The cut-copy-paste game: when will Bollywood grow up?

Agneepath. Sarkar. Kaante. Players. Aradhana. Sholay. Sangharsh. A never-ending list. In case you think we are listing our favourite Bollywood films, you’re wrong. Listing copied, unoriginal films is a more tiring job.

Why only films? Posters. Songs. Trailers. We might lose track of such “inspired” creations from Bollywood. When we dig in and look for an answer, we are only surprised.

India produces second highest number of films in a year, in the world. We don’t run short of film schools. None can blame our youngsters that they lack imagination and creativity. Then what’s it with copying? Short cuts, easy access to fame, or simply cutting off on hard work?

A good number of foreign films with relevant storylines, subtle performance of actors and sharp technicalities go unnoticed every year, at least by the Indian audience. Most of the times the reason being, they don’t smell sufficient audience here and therefore don’t forecast good business prospect either. However, the debate lies within the question whether a filmmaker is expected to take advantage of such instances.

 

 

We have remakes of almost all products. In the post globalisation era where almost everything is commercialised, one might consider films as products too; and in a way, that’s true. It requires investment (this is without underestimating the independent filmmakers who work with very less fund), it is a source of earning of many, and we expect a Return On Investment here. But, there’s something more to it. Unlike any other product where you only need to assemble a few pieces of hardware or create chemical reactions between two ingredients, films need sensitivity, sixth sense, creativity and most of all, eyes to see. India is a country of 130 crore people where most of us see what we believe. Who dares to underestimate a film’s potential to reach out to the mass? Shouldn’t our filmmakers be a little more couscous towards a film’s immense power to make or break opinions? The sentiment of the mass?

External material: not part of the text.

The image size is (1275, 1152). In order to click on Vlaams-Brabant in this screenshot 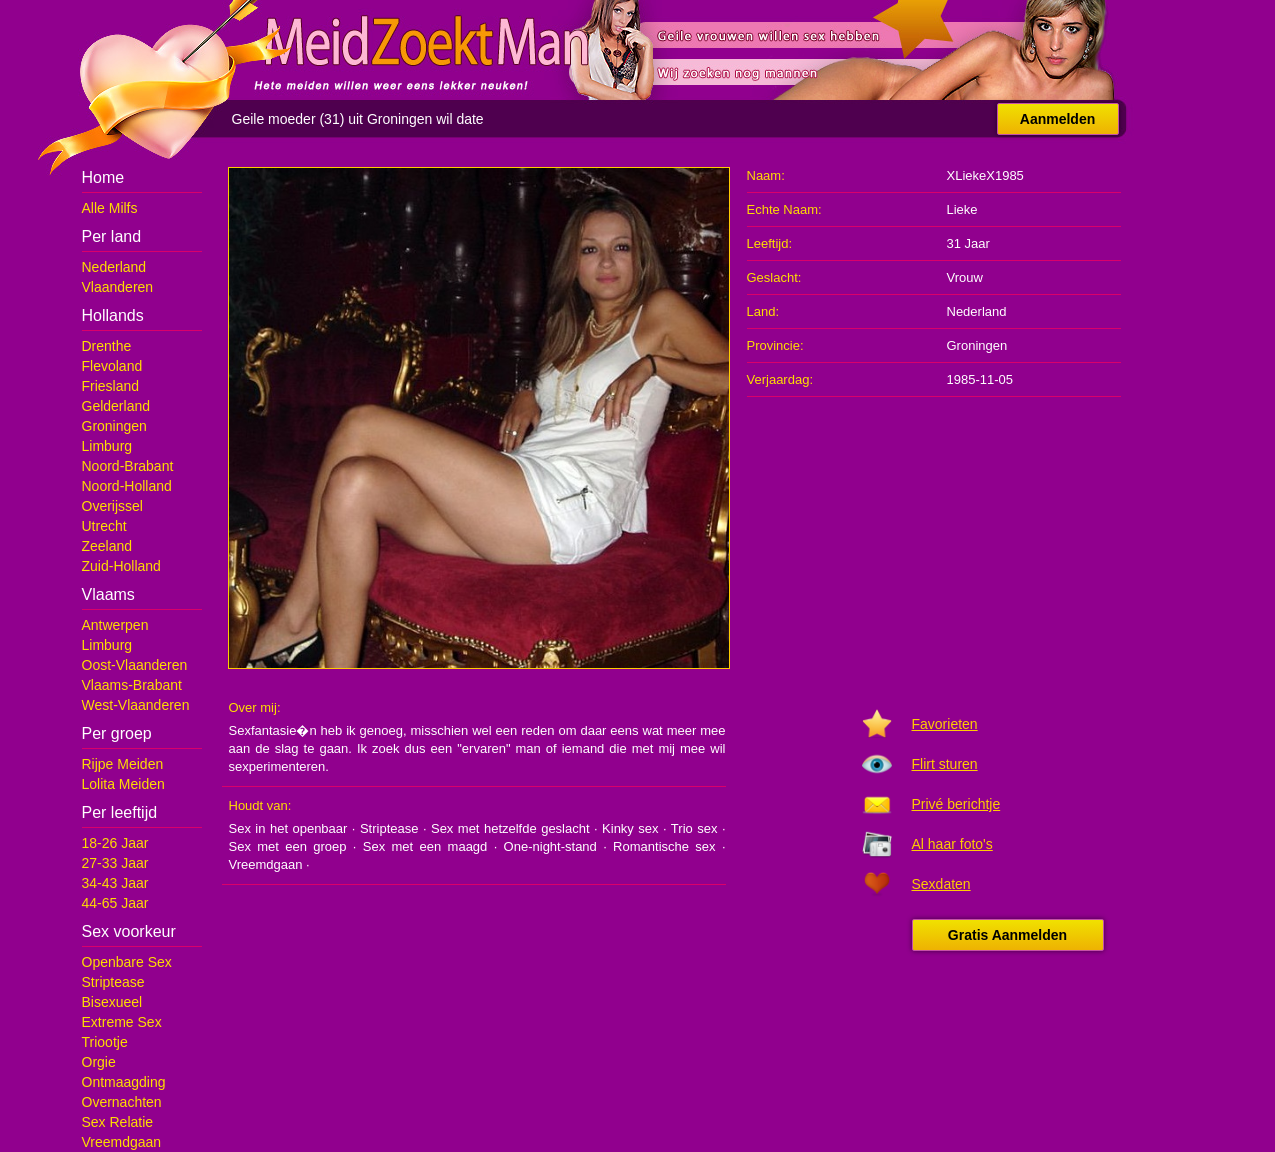 , I will do `click(132, 685)`.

One might ask, what’s the harm? None. You are free to pick up a film, get “inspired” from it and make a by-product of it. You’re simply depriving yourself of the joy that comes out of creating something original. It doesn’t end there though. We live in a global village where sitting in India one can catch a Russian film or Sitting in USA, one can find a film from middle East. Thus, it’s super easy for us to find out the source of your “inspiration”, you know? The media mocks at you. We, the viewers, make fun of you. But how does that matter to you? You’ve already started getting “inspired” for your next piece of gem.

Day by day, the number of serious viewers is growing; which is a great news. They expect original content from the filmmakers. While you copy, also remember that you’re responsible for creating a legacy for the next generation. The coming generation is going to watch and learn from what we create and leave for them. If there’s nothing original that we are leaving, we are paving ways to them towards intellectual poverty, an intellectual void. Ask yourself, is that healthy?

On the contrary, we have those people who’re trying their best to do well in experimental films. With minimum funds, limited equipment and never ending enthusiasm, they try to come up with new concepts. If the big shots sitting on the top of the industry who have access to maximum resource choose to gift us with only second hand stuff, why do we spend money to buy their films at all? Isn’t that an unequal distribution of wealth as well?

It’s like, growing adult is a process. For Indian cinema, the process started with the pioneers in parallel cinema; Satyajit Ray, Shyam Benegal, Adur Gopalakrishnan. Since then we’ve taken a lot of pride on the legacy we are blessed with, but have added very little to it.

Adulthood is knocking at the door. Embrace into it.